Por Alexis Pagliarini
No último 10 de fevereiro, o setor de turismo e M.I.C.E (Eventos, Incentivo, Conferências e Exposições) apresentou mais uma manifestação inequívoca do compromisso com os critérios ESG. Numa cerimônia capitaneada pela ESG Pulse, que lidera a iniciativa, as mais expressivas instituições representativas do setor assinaram a Declaração de Belém. As primeiras signatárias do documento foram: ABEOC Brasil (empresas de eventos); ABAV-SP (agências de viagens); ABRACORP (viagens corporativas) ALAGEV (eventos e viagens corporativas); AMPRO (live marketing); BLTA (hotelaria de luxo); FOHB (redes hoteleiras); MPI Brasil (profissionais de eventos); SINDEPAT (parques e atrações); UNEDESTINOS (destinos/CVBs) e Visite Campinas (destino/CVB). Outras instituições do setor estão convidadas a aderir. De acordo com o documento, “Os signatários da Declaração reconhecem a urgência de estabelecer padrões claros e transparentes para a comunicação de práticas sustentáveis e ações de ESG no setor de turismo brasileiro. Considerando que a comunicação inadequada ou imprecisa sobre sustentabilidade pode configurar greenwashing e prejudicar a credibilidade do setor como um todo, comprometemo-nos com os princípios e práticas descritos nesta Declaração”. São os seguintes os princípios fundamentais tratados no documento:
Transparência — Toda comunicação sobre práticas sustentáveis deve ser clara, precisa e verificável.

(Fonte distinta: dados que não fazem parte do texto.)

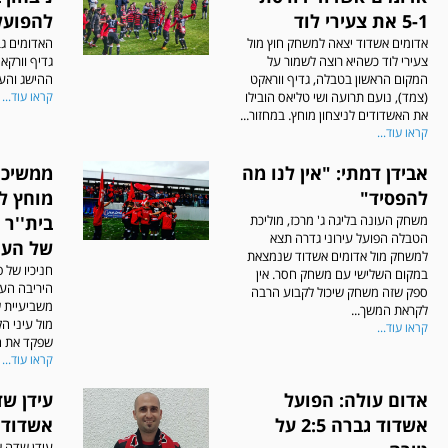
5-1 את צעירי לוד
להפועל
אדומים אשדוד יצאה למשחק חוץ מול
האדומים ג
צעירי לוד כשהיא רוצה לשמור על
גדיף וורקא
המקום הראשון בטבלה, גדיף ווראקט
ההישג והעל
(צמד), נועם תרועה ושי טליאס הובילו
קראו עוד...
את האשדודים לניצחון מוחץ. במחזור...
קראו עוד...
אבידן דמתי: "אין לנו מה
להפסיד"
מוחץ ל
משחק העונה בליגה ג' מרכז, מוליכת
בית''ר 
הטבלה הפועל עירוני גדרה תצא
של העו
למשחק מול אדומים אשדוד שנמצאת
חניכיו של פ
במקום השלישי עם משחק חסר. אין
היריבה העי
ספק שזה משחק שיכול לקבוע הרבה
משביעיית 
לקראת המשך...
מול עיני ה
קראו עוד...
שפקד את הא
קראו עוד...
אדום עולה: הפועל
עידן ש
אשדוד גברה 2:5 על
אשדוד
עידן שדה 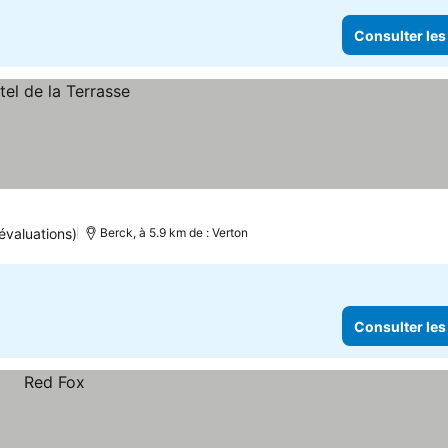
Consulter les
évaluations)
Berck, à 5.9 km de : Verton
Consulter les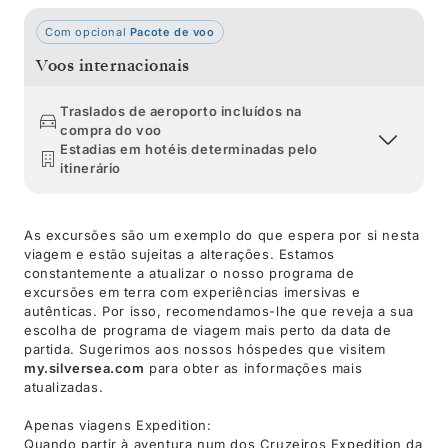
Com opcional
Pacote de voo
Voos internacionais
Traslados de aeroporto incluídos na
compra do voo
Estadias em hotéis determinadas pelo
itinerário
As excursões são um exemplo do que espera por si nesta
viagem e estão sujeitas a alterações. Estamos
constantemente a atualizar o nosso programa de
excursões em terra com experiências imersivas e
autênticas. Por isso, recomendamos-lhe que reveja a sua
escolha de programa de viagem mais perto da data de
partida. Sugerimos aos nossos hóspedes que visitem
my.silversea.com
para obter as informações mais
atualizadas.
Apenas viagens Expedition:
Quando partir à aventura num dos Cruzeiros Expedition da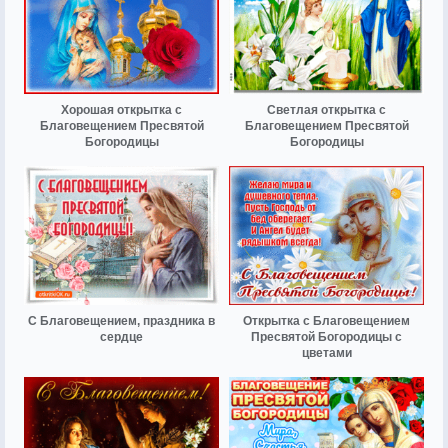
Хорошая открытка с
Светлая открытка с
Благовещением Пресвятой
Благовещением Пресвятой
Богородицы
Богородицы
С Благовещением, праздника в
Открытка с Благовещением
сердце
Пресвятой Богородицы с
цветами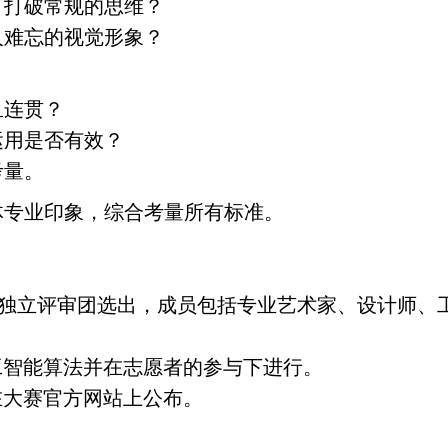
了打破常规的思维？
人难忘的视觉形象？
且连贯？
运用是否有效？
考量。
体专业印象，综合考量所有标准。
奖者由独立评审团选出，成员包括专业艺术家、设计师
过人工智能算法并在志愿者的参与下进行。
将在大赛官方网站上公布。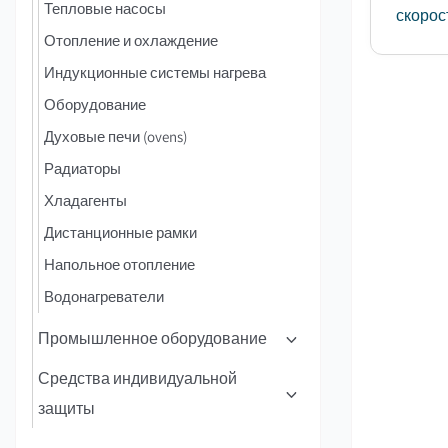
Тепловые насосы
скорост
Отопление и охлаждение
Индукционные системы нагрева
Оборудование
Духовые печи (ovens)
Радиаторы
Хладагенты
Дистанционные рамки
Напольное отопление
Водонагреватели
Промышленное оборудование
Средства индивидуальной
защиты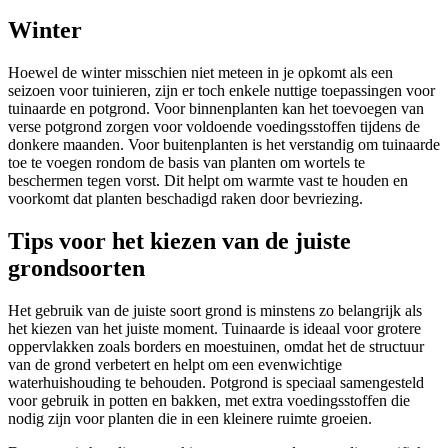
Winter
Hoewel de winter misschien niet meteen in je opkomt als een
seizoen voor tuinieren, zijn er toch enkele nuttige toepassingen voor
tuinaarde en potgrond. Voor binnenplanten kan het toevoegen van
verse potgrond zorgen voor voldoende voedingsstoffen tijdens de
donkere maanden. Voor buitenplanten is het verstandig om tuinaarde
toe te voegen rondom de basis van planten om wortels te
beschermen tegen vorst. Dit helpt om warmte vast te houden en
voorkomt dat planten beschadigd raken door bevriezing.
Tips voor het kiezen van de juiste
grondsoorten
Het gebruik van de juiste soort grond is minstens zo belangrijk als
het kiezen van het juiste moment. Tuinaarde is ideaal voor grotere
oppervlakken zoals borders en moestuinen, omdat het de structuur
van de grond verbetert en helpt om een evenwichtige
waterhuishouding te behouden. Potgrond is speciaal samengesteld
voor gebruik in potten en bakken, met extra voedingsstoffen die
nodig zijn voor planten die in een kleinere ruimte groeien.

Evidências — Afirmações sobre sustentabilidade devem ser baseadas em dados e evidências concretas, com indicação de fontes e metodologias.
Escopo — Comunicações devem indicar claramente o escopo geográfico, temporal e organizacional das práticas descritas.
Limitações — Reconhecer abertamente as limitações e desafios, evitando generalizações ou promessas não fundamentadas.
Atualização — Manter informações atualizadas e corrigir imprecisões de forma proativa e transparente.
Ao aderir à Declaração, os signatários comprometem-se a:
•Submeter suas comunicações públicas sobre sustentabilidade aos critérios de verificabilidade definidos pelo movimento
•Participar ativamente das iniciativas de capacitação e aprendizado coletivo
•Reportar anualmente suas práticas e desafios de forma transparente
•Contribuir para a melhoria contínua dos padrões do setor
A ambição do movimento é engajar os principais atores do setor, evoluindo para um Observatório, que poderá contribuir com uma visão de benchmark e métricas mais apuradas, podendo inclusive orientar políticas públicas. Essa iniciativa corrobora a tendência de um tratamento mais assertivo aos critérios ESG, deixando o campo das boas intenções e partindo para programas efetivos de ações concretas e comprováveis. ESG deixou de ser hype para entrar numa fase de maior maturidade, sendo incorporado às práticas de gestão das empresas. Bom para o setor, bom paras empresas, bom para o mundo!